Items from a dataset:
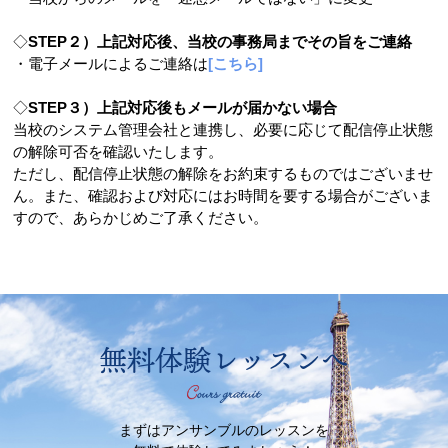
◇
STEP２）上記対応後、当校の事務局までその旨をご連絡
・電子メールによるご連絡は
[こちら]
◇
STEP３）上記対応後もメールが届かない場合
当校のシステム管理会社と連携し、必要に応じて配信停止状態
の解除可否を確認いたします。
ただし、配信停止状態の解除をお約束するものではございませ
ん。また、確認および対応にはお時間を要する場合がございま
すので、あらかじめご了承ください。
無料体験レッスンへ
まずはアンサンブルのレッスンを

# [Assigned task]
Return every entry above exactly as written, minus the pictures.

# [Task answer]
◇
STEP２）上記対応後、当校の事務局までその旨をご連絡
・電子メールによるご連絡は
[こちら]
◇
STEP３）上記対応後もメールが届かない場合
当校のシステム管理会社と連携し、必要に応じて配信停止状態
の解除可否を確認いたします。
ただし、配信停止状態の解除をお約束するものではございませ
ん。また、確認および対応にはお時間を要する場合がございま
すので、あらかじめご了承ください。
無料体験レッスンへ
まずはアンサンブルのレッスンを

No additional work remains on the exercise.